The only paragraph that made me shake my head in disagreement is this one:
"At the bottom end, there is a growing class of people stuck on the margins, generation after generation. This is caused by high dropout rates, the disappearance of low-skill jobs, breakdown in family structures and so on."
He confuses the relationship, but he corrects himself latter with this paragraph:
"There is a very strong *correlation* [emphasis mine] between single motherhood and low social mobility. There is a *very strong correlation* between high school dropout rates and low mobility. There is a *strong correlation* between the fraying of social fabric and low economic mobility. There is a *strong correlation* between de-industrialization and low social mobility. It is also true that many men, especially young men, are engaging in behaviors that damage their long-term earning prospects; much more than comparable women."
The difference/issue? Correlation is not causation. So although he errs in his introduction of the problem, he rebounds with second paragraph's accurate description of the relationship.

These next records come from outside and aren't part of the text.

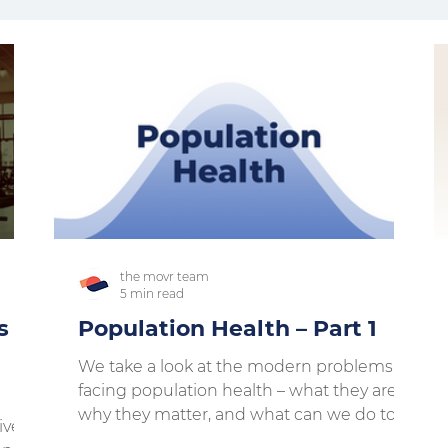
the movr team
5 min read
s x
Population Health – Part 1
We take a look at the modern problems
facing population health – what they are,
why they matter, and what can we do to
ivers
move past them....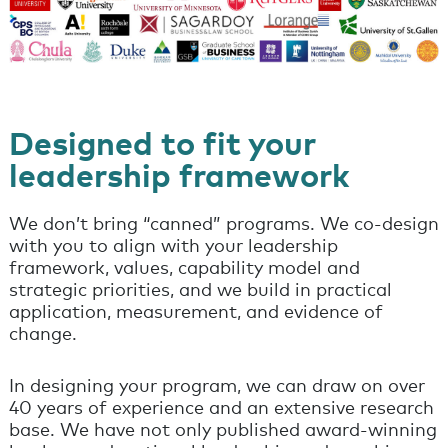
Designed to fit your
leadership framework
We don’t bring “canned” programs. We co-design
with you to align with your leadership
framework, values, capability model and
strategic priorities, and we build in practical
application, measurement, and evidence of
change.
In designing your program, we can draw on over
40 years of experience and an extensive research
base. We have not only published award-winning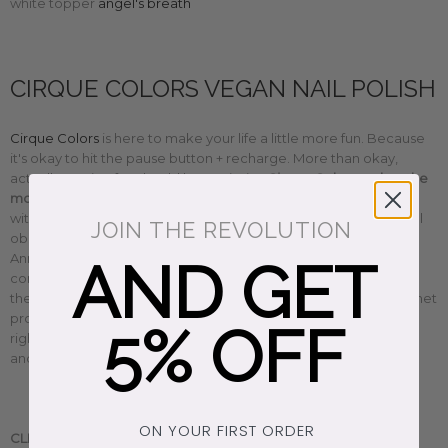
white topper
angel's breath
CIRQUE COLORS VEGAN NAIL POLISH
Cirque Colors
is here to make your life a little more fun. Because
it's okay to hit the pause button + recharge. More than okay,
actually. Having fun should be a priority.
Cirque Colors makes the
most beautiful cruelty-free, non-toxic, 10-free vegan nail polish
with a conscience. Whether you love to sparkle or have a pastel
JOIN THE REVOLUTION
obsession like us, there's a perfect color for everyone. Founder
Annie created a magical world filled with sustainable, eco-
AND GET
conscious happy vibes that celebrates diversity + inclusion. Plus,
they give back too. Their 'do good' nail polish donates 100% of net
proceeds to rotating charities from women's to civil + animal
5% OFF
rights. We're a little obsessed with them. So find your fave color
and have fun, honey. You deserve it.
ON YOUR FIRST ORDER
CLEAN BEAUTY.
Handmade in Brooklyn, New York.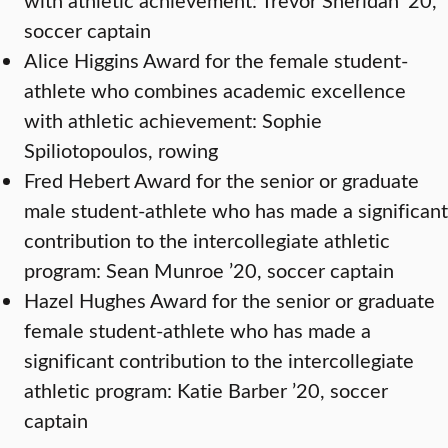
soccer captain
Alice Higgins Award for the female student-
athlete who combines academic excellence
with athletic achievement: Sophie
Spiliotopoulos, rowing
Fred Hebert Award for the senior or graduate
male student-athlete who has made a significant
contribution to the intercollegiate athletic
program: Sean Munroe ’20, soccer captain
Hazel Hughes Award for the senior or graduate
female student-athlete who has made a
significant contribution to the intercollegiate
athletic program: Katie Barber ’20, soccer
captain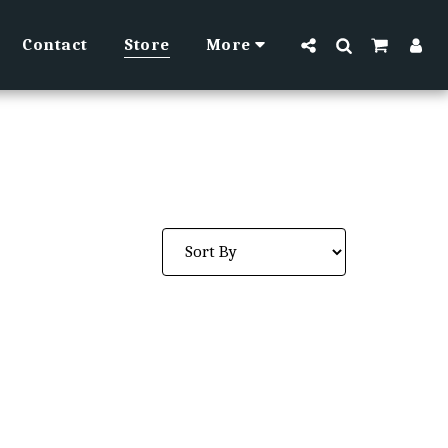
Contact
Store
More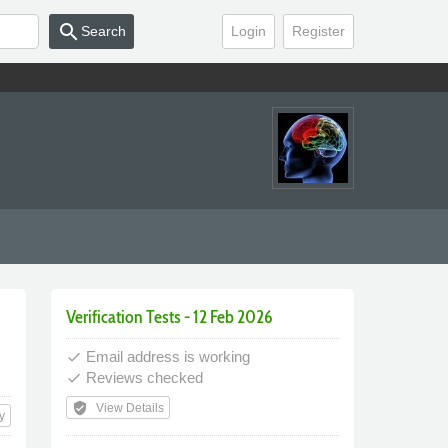
search
Search
Login
Register
Verification Tests - 12 Feb 2026
Email address is working
done
Reviews checked
done
verified_user
View Details
y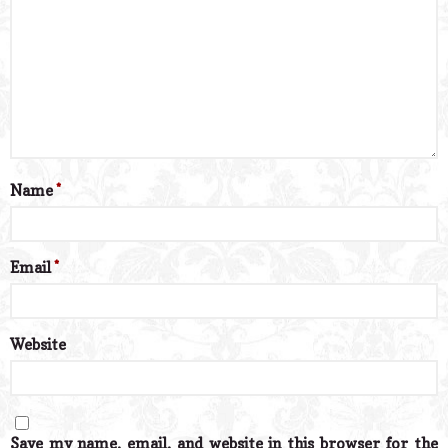
Name
*
Email
*
Website
Save my name, email, and website in this browser for the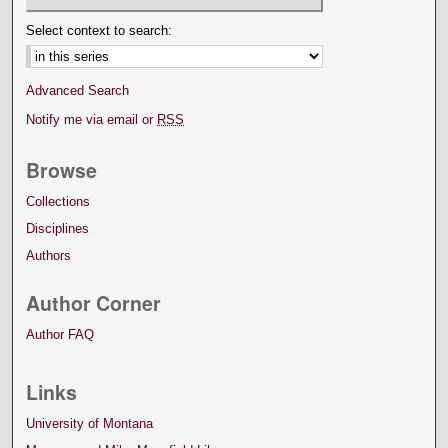
Select context to search:
Advanced Search
Notify me via email or
RSS
Browse
Collections
Disciplines
Authors
Author Corner
Author FAQ
Links
University of Montana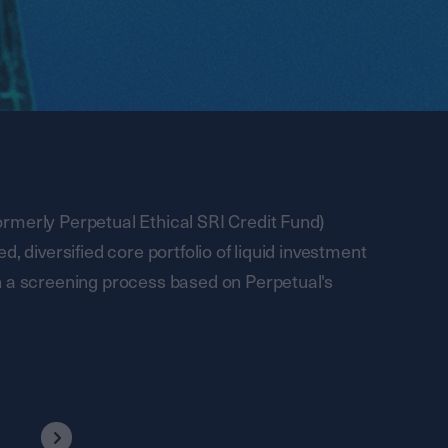
rmerly Perpetual Ethical SRI Credit Fund)
, diversified core portfolio of liquid investment
h a screening process based on Perpetual's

In an early morning e-mail exchange between a group of friends about this article, Allison DeFoor, observed the missing element of spirituality. This revelation exposed another missing element: the erosion of social capital (read: community).
Coincidentally, I was meditating on a chapter in Michael Storper's book, Keys to the City, when the flurry of e-mails about this article appeared in my inbox. Storper's writing made me think of a comment made by an attendee at one of the visits I made to a meeting of the Alachua County church network. The pastor asked, "How can our parishioners be expected to be in church on Sunday and tend to their families when they are exhausted after working as many as three jobs during the week to get by?"
Also coincidentally, I listened last night briefly to a segment of the Colbert Show (one of my wife's favorites) until I was so disgusted I had to leave the room. He, as Brook's warned, was confusing the issues and, as a result, worsening the problem by deepening America's misunderstanding of what we face. He got laughs, but he deepened our ignorance and divide.
An economic system cannot right cosmic injustice. We are not all equal in socio-economic terms. Equality is not an attainable in that sense. This does not mean, however, that society cannot (theoretically) address this. However, I fear that the cause is lost with the prevailing "us vs. them" so deeply embedded in every discussion.